9 Maggio 2025
La sentenza n. 8301 del 28 febbraio 2025 della Corte di Cassazione penale ha ribadito il principio secondo cui una politica di mancati o ridotti investimenti nel settore della sicurezza può costituire presupposto per affermare la responsabilità dell’ente ex D.lgs. 231/01 qualora si verifichi un evento infortunistico.
Il caso: lesioni gravi ex art. 590 c.p.
Il caso di specie trae origine da un infortunio occorso ad un dipendente che subiva gravi lesioni alla mano a seguito del contatto con la lama del macchinario che stava utilizzando per operazioni di rifilatura.

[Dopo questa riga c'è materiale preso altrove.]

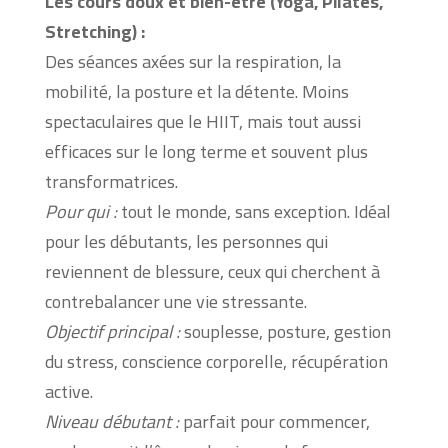
Les cours doux et bien-être (Yoga, Pilates,
Stretching) :
Des séances axées sur la respiration, la
mobilité, la posture et la détente. Moins
spectaculaires que le HIIT, mais tout aussi
efficaces sur le long terme et souvent plus
transformatrices.
Pour qui :
tout le monde, sans exception. Idéal
pour les débutants, les personnes qui
reviennent de blessure, ceux qui cherchent à
contrebalancer une vie stressante.
Objectif principal :
souplesse, posture, gestion
du stress, conscience corporelle, récupération
active.
Niveau débutant :
parfait pour commencer,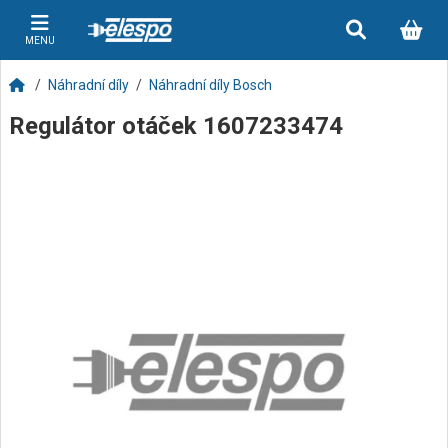
MENU
Náhradní díly
Náhradní díly Bosch
Regulátor otáček 1607233474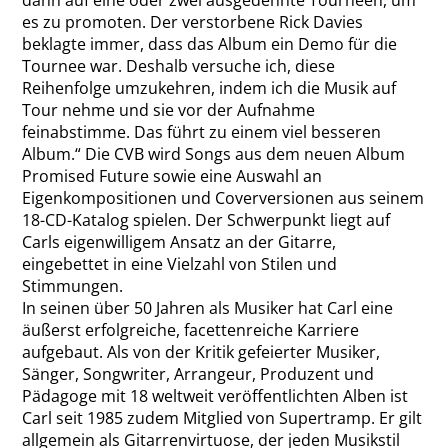
dann auf eine oder zwei ausgedehnte Tourneen, um
es zu promoten. Der verstorbene Rick Davies
beklagte immer, dass das Album ein Demo für die
Tournee war. Deshalb versuche ich, diese
Reihenfolge umzukehren, indem ich die Musik auf
Tour nehme und sie vor der Aufnahme
feinabstimme. Das führt zu einem viel besseren
Album.“ Die CVB wird Songs aus dem neuen Album
Promised Future sowie eine Auswahl an
Eigenkompositionen und Coverversionen aus seinem
18-CD-Katalog spielen. Der Schwerpunkt liegt auf
Carls eigenwilligem Ansatz an der Gitarre,
eingebettet in eine Vielzahl von Stilen und
Stimmungen.
In seinen über 50 Jahren als Musiker hat Carl eine
äußerst erfolgreiche, facettenreiche Karriere
aufgebaut. Als von der Kritik gefeierter Musiker,
Sänger, Songwriter, Arrangeur, Produzent und
Pädagoge mit 18 weltweit veröffentlichten Alben ist
Carl seit 1985 zudem Mitglied von Supertramp. Er gilt
allgemein als Gitarrenvirtuose, der jeden Musikstil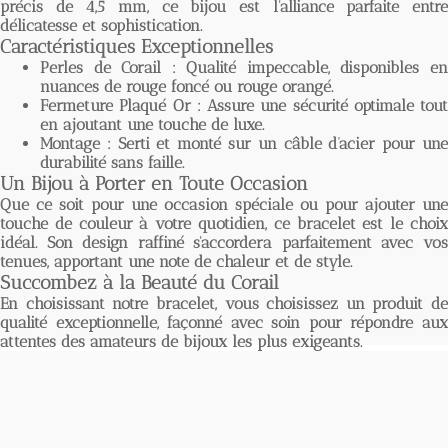
précis de 4,5 mm, ce bijou est l'alliance parfaite entre
délicatesse et sophistication.
Caractéristiques Exceptionnelles
Perles de Corail
: Qualité impeccable, disponibles e
nuances de rouge foncé ou rouge orangé.
Fermeture Plaqué Or
: Assure une sécurité optimale tout
en ajoutant une touche de luxe.
Montage
: Serti et monté sur un câble d’acier pour une
durabilité sans faille.
Un Bijou à Porter en Toute Occasion
Que ce soit pour une occasion spéciale ou pour ajouter une
touche de couleur à votre quotidien, ce bracelet est le choix
idéal. Son design raffiné s'accordera parfaitement avec vos
tenues, apportant une note de chaleur et de style.
Succombez à la Beauté du Corail
En choisissant notre bracelet, vous choisissez un produit de
qualité exceptionnelle
, façonné avec soin pour répondre au
attentes des amateurs de bijoux les plus exigeants.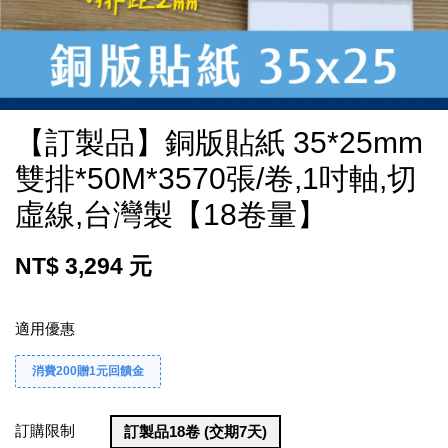
【訂製品】銅版貼紙 35*25mm
雙排*50M*3570張/卷,1吋軸,切
虛線,台灣製【18卷量】
NT$ 3,294 元
適用優惠
消費200贈1元回饋金
訂購限制
訂製品18卷 (交期7天)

Sia in primo grado che in appello il datore di lavoro era stato ritenuto responsabile del reato di lesioni gravi ex art. 590 c.p. in quanto il rischio legato all’utilizzo del macchinario non era stato contemplato nel documento di valutazione dei rischi e non erano state individuate misure tecniche e organizzative tali da assicurare che il macchinario stesso fosse oggetto di idonea manutenzione.

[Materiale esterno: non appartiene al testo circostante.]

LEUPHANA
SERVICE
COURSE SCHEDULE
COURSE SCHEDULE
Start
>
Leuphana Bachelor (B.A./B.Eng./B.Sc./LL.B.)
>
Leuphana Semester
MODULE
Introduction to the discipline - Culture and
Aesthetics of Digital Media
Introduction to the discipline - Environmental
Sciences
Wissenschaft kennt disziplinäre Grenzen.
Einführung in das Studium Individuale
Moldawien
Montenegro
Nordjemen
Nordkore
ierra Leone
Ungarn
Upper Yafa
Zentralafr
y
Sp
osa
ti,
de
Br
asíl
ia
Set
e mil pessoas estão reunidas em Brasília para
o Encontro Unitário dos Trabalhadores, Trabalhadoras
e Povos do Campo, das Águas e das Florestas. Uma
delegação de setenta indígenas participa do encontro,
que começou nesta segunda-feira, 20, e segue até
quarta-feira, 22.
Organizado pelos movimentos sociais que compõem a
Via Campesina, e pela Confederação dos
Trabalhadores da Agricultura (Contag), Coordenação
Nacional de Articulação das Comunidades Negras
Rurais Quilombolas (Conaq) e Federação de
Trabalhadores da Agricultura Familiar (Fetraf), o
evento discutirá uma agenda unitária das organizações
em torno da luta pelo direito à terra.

Conseguentemente, veniva altresì ritenuta sussistente la responsabilità amministrativa dell’ente sotto il profilo della colpa di organizzazione, in un contesto di assenza anche del modello organizzativo aziendale ai sensi del D. lgs. 231/01.

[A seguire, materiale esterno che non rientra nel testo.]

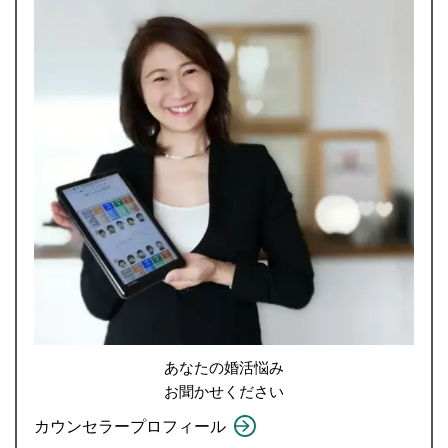
あなたの婚活悩み
お聞かせください
カウンセラープロフィール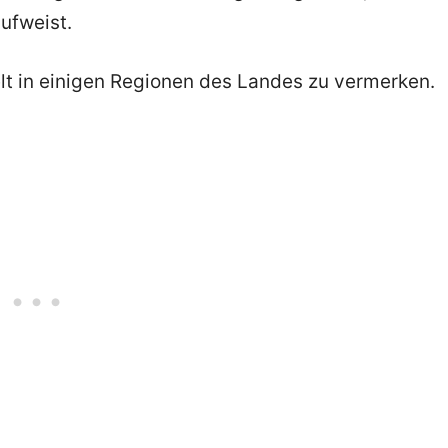
ufweist.
lt in einigen Regionen des Landes zu vermerken.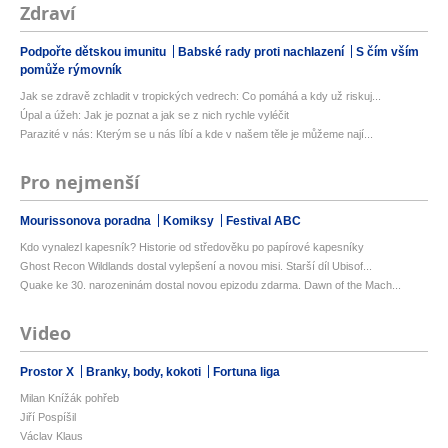
Zdraví
Podpořte dětskou imunitu
Babské rady proti nachlazení
S čím vším
pomůže rýmovník
Jak se zdravě zchladit v tropických vedrech: Co pomáhá a kdy už riskuj...
Úpal a úžeh: Jak je poznat a jak se z nich rychle vyléčit
Parazité v nás: Kterým se u nás líbí a kde v našem těle je můžeme nají...
Pro nejmenší
Mourissonova poradna
Komiksy
Festival ABC
Kdo vynalezl kapesník? Historie od středověku po papírové kapesníky
Ghost Recon Wildlands dostal vylepšení a novou misi. Starší díl Ubisof...
Quake ke 30. narozeninám dostal novou epizodu zdarma. Dawn of the Mach...
Video
Prostor X
Branky, body, kokoti
Fortuna liga
Milan Knížák pohřeb
Jiří Pospíšil
Václav Klaus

La società ricorreva in Cassazione sollevando diversi motivi di ricorso, tra i quali il vizio di motivazione in relazione alla sussistenza del requisito del vantaggio che sarebbe stato dalla stessa conseguito, ritenuto insussistente.
Proprio in relazione a tale specifico motivo, la Suprema Corte ha avuto modo di ribadire il principio già affermato secondo cui la sottovalutazione del tema della sicurezza e i mancati investimenti in tale ambito sono tali da integrare il presupposto del vantaggio conseguito dall’ente in conseguenza del reato ai sensi dell’art. 5 del D.lgs. 231/01.
Il principio ribadito dalla Cassazione
In particolare, scrive il Supremo Collegio, essendo emersa nella vicenda in oggetto “una vera e propria politica aziendale di incuria in materia antinfortunistica, espressione di una logica di sottovalutazione della sicurezza, settore nel quale la società non ha investito”, l’addebito colposo all’azienda era stato correttamente ricondotto dai giudici di merito “alla complessiva politica di non investimento nel settore della sicurezza portata avanti negli anni”.
Sul più specifico tema dell’apprezzabilità oggettiva del vantaggio conseguito dall’azienda, la Cassazione ha altresì precisato che “il criterio di imputazione oggettiva del vantaggio di cui all’art. 5 del D.lgs. 231/01 è integrato anche da un esiguo, ma oggettivamente apprezzabile, risparmio di spesa, collegato all’inosservanza, pur non sistematica, delle cautele per la prevenzione degli infortuni riguardanti un’area rilevante di rischio aziendale”.